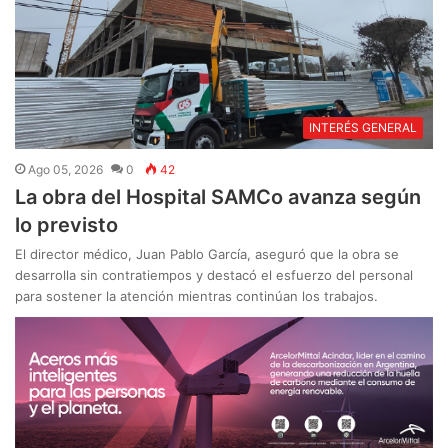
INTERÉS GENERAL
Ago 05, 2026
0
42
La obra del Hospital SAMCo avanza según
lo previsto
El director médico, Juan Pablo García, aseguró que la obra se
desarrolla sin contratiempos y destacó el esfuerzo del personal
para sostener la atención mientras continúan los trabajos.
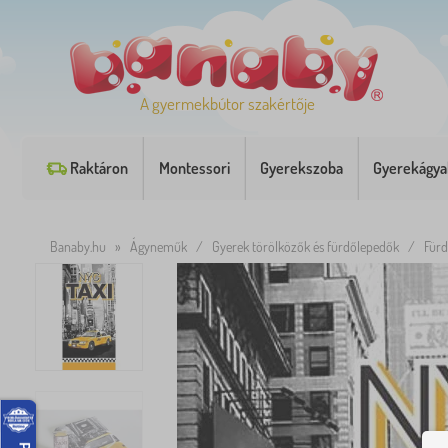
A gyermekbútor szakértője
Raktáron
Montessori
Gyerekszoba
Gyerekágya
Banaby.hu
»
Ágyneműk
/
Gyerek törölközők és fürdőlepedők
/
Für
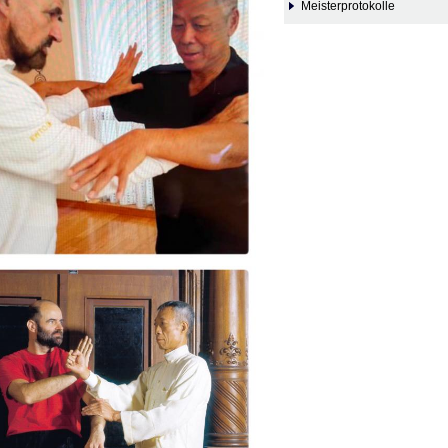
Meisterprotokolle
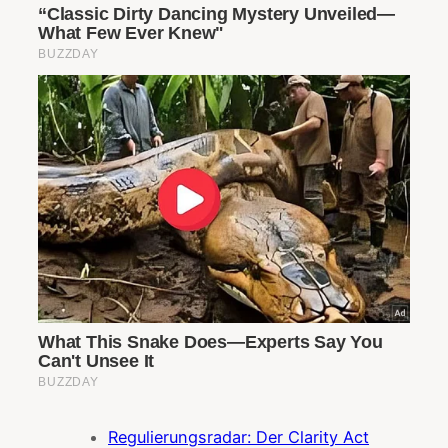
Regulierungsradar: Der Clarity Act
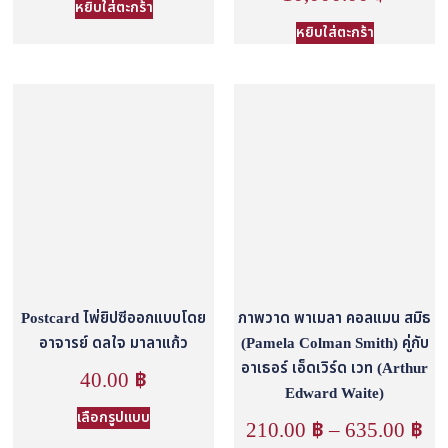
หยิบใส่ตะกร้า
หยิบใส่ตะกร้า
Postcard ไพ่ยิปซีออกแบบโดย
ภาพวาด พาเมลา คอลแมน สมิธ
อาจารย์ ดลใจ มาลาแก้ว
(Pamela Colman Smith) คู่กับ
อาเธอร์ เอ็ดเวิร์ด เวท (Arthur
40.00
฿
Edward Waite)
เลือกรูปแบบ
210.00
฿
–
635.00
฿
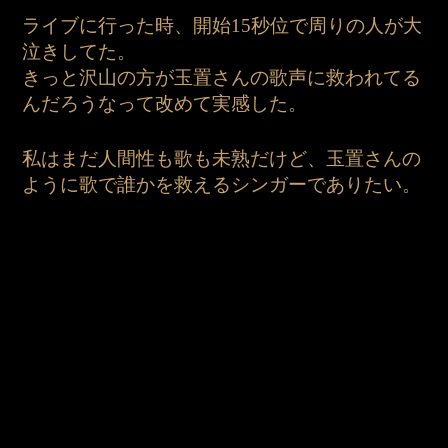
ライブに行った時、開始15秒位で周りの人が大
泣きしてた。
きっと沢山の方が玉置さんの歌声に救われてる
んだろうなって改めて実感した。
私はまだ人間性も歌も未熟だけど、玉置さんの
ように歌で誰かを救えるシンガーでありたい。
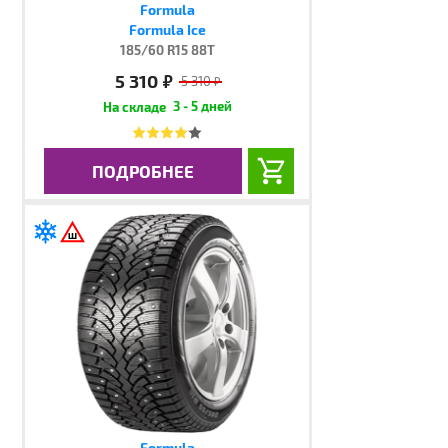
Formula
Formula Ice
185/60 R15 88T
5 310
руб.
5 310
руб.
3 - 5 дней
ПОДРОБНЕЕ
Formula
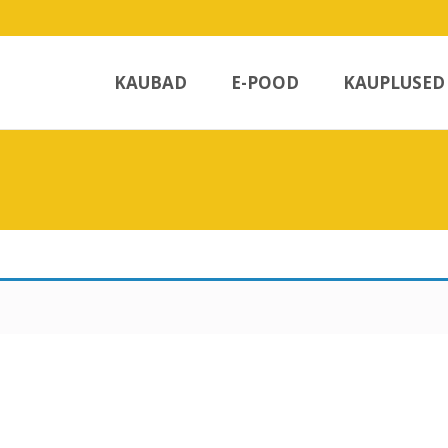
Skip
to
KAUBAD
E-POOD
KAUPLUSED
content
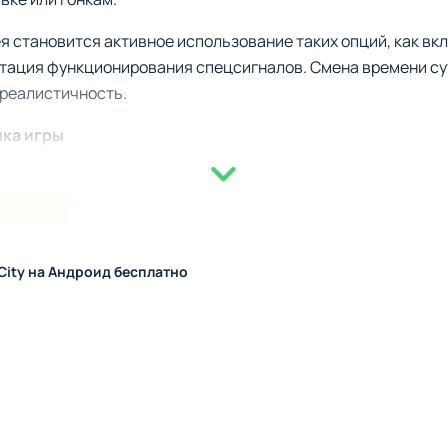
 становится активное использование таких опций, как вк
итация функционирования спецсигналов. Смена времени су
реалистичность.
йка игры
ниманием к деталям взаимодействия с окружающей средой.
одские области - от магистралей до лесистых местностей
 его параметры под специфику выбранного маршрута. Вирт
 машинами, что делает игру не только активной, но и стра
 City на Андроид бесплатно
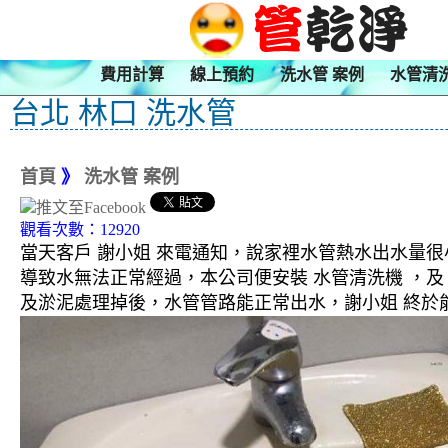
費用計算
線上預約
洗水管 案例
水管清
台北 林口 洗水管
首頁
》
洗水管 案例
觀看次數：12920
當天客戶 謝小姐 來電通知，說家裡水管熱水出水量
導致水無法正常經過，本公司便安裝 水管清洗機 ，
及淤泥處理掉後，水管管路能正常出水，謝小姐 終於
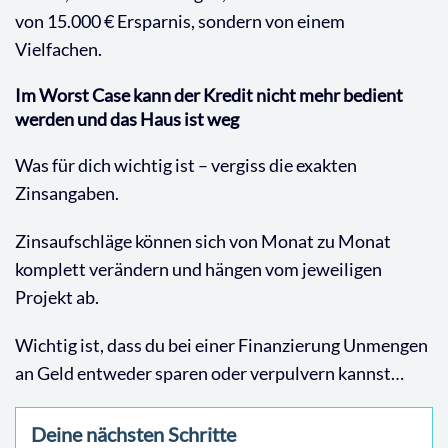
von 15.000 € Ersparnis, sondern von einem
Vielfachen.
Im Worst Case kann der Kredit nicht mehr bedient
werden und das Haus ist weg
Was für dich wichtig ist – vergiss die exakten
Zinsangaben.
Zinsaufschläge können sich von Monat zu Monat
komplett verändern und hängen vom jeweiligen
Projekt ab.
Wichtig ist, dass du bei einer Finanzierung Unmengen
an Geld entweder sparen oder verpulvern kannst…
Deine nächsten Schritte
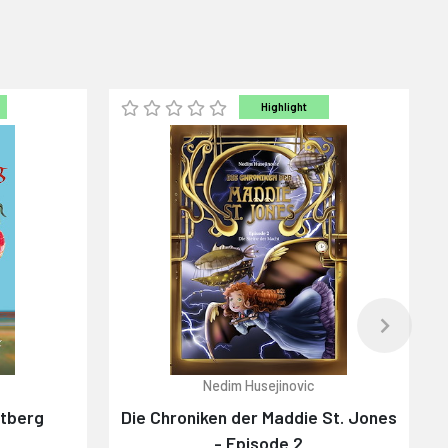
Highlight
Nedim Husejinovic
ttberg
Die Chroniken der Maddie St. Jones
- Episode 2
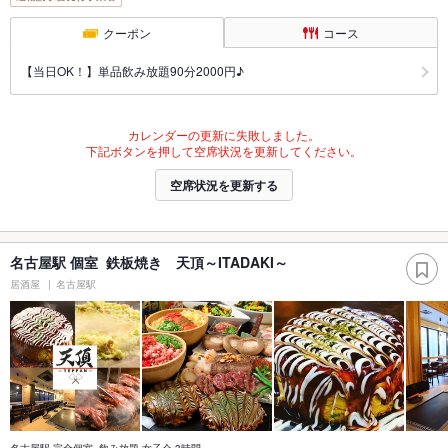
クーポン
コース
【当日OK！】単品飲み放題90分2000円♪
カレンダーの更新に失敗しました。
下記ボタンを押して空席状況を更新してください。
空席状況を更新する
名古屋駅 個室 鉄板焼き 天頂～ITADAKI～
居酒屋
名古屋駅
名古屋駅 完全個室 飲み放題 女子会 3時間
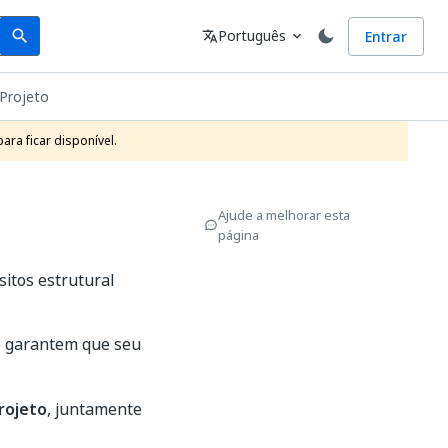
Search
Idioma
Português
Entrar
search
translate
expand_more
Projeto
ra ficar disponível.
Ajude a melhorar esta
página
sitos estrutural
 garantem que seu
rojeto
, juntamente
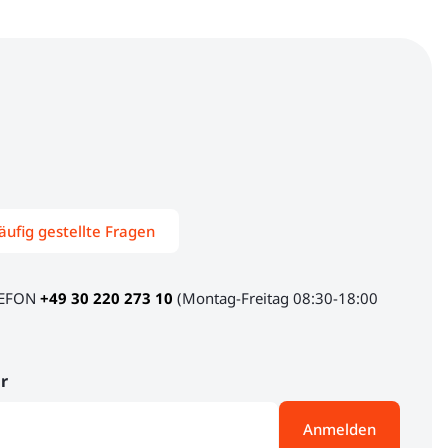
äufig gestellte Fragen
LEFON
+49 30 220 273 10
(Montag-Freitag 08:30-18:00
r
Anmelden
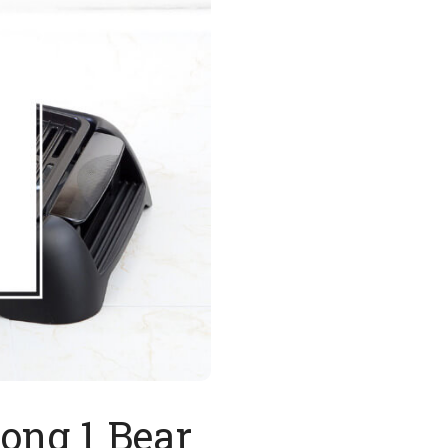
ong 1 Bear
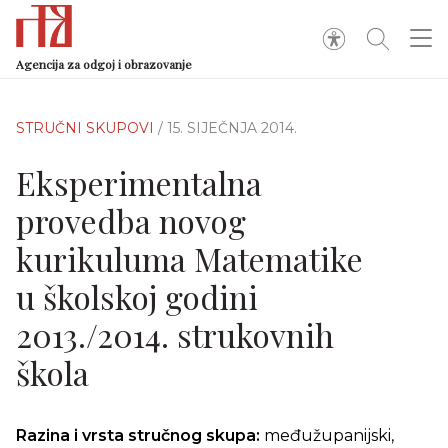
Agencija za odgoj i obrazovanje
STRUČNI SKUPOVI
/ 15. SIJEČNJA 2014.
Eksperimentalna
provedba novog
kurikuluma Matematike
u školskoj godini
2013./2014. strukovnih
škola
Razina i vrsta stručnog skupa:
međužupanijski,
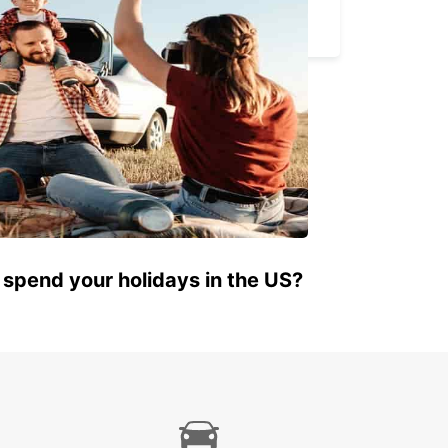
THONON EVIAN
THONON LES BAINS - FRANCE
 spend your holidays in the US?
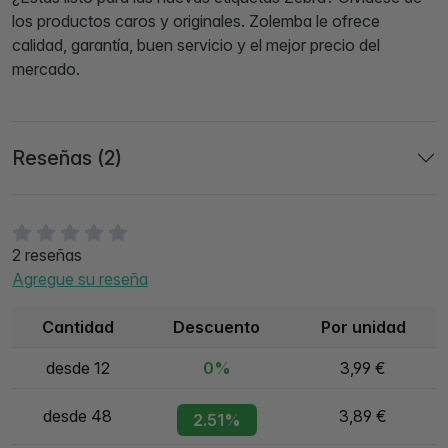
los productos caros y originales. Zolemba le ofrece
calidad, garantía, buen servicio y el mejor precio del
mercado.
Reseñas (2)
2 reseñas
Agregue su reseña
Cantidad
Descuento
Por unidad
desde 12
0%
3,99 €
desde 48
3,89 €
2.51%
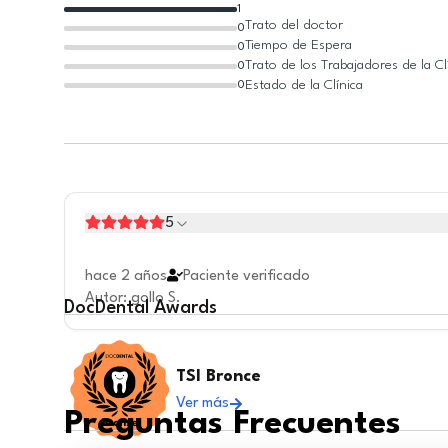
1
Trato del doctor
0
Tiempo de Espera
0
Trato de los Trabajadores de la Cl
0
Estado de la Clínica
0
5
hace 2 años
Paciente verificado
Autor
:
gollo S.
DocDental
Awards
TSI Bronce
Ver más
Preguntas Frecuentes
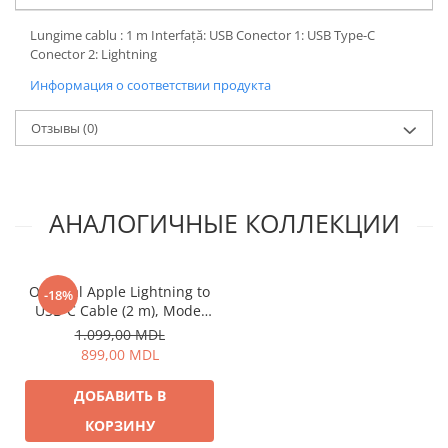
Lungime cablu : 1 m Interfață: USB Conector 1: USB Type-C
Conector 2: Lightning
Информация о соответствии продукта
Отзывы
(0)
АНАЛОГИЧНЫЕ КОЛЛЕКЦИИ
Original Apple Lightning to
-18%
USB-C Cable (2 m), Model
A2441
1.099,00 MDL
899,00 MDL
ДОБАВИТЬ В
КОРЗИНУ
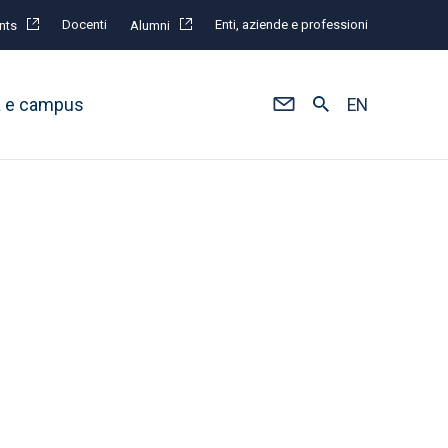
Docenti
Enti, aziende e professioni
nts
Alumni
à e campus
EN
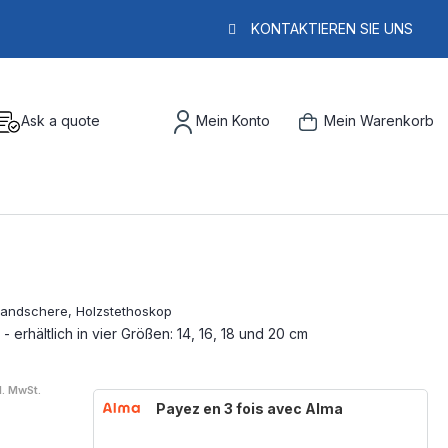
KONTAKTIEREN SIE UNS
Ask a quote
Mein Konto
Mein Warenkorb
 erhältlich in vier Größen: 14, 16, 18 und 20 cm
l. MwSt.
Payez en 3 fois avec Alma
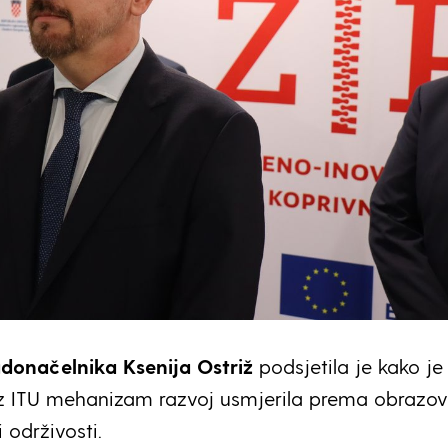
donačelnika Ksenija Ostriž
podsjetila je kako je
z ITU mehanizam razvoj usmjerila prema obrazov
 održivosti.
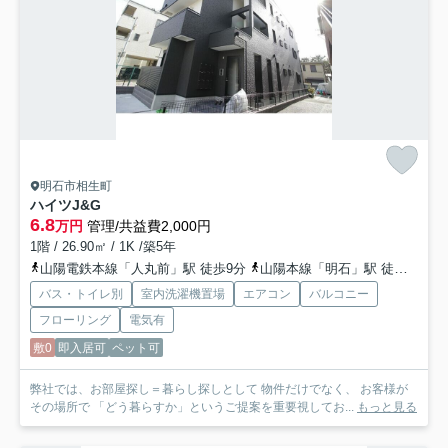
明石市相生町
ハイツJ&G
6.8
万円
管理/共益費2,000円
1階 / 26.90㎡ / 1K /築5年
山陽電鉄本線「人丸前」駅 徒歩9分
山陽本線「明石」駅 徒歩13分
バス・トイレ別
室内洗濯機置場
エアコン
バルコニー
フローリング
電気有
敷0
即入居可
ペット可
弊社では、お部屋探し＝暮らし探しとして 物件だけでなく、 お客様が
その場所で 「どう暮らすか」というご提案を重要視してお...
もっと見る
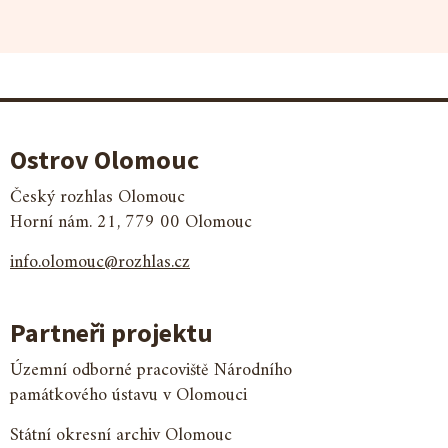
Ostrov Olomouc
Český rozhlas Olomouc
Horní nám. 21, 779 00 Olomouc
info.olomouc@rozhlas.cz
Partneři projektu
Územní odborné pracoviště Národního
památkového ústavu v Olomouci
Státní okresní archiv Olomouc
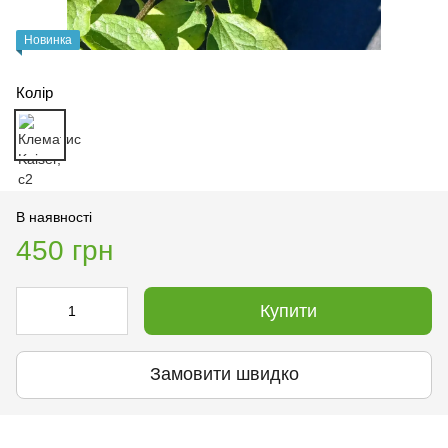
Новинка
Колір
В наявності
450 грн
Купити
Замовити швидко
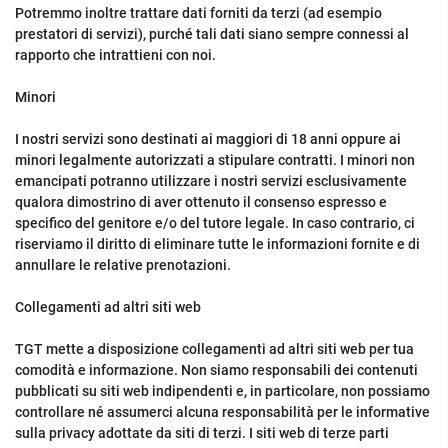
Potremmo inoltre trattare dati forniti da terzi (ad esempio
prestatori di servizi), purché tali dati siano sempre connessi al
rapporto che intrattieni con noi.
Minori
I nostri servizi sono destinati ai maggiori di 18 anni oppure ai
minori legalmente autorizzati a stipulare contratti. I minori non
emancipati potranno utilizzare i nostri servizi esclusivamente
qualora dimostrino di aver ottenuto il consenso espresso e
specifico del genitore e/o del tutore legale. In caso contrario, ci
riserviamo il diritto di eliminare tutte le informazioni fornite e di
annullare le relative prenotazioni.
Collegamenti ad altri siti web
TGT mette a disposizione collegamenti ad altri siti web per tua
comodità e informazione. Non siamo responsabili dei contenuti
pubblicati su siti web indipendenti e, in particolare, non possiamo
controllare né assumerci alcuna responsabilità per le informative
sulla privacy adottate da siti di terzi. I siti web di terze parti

### YOUR TASK
Lines with the string "servizi": pick each one out of the material and return it.

### ANSWER TO THE EXERCISE
prestatori di servizi), purché tali dati siano sempre connessi al
I nostri servizi sono destinati ai maggiori di 18 anni oppure ai
emancipati potranno utilizzare i nostri servizi esclusivamente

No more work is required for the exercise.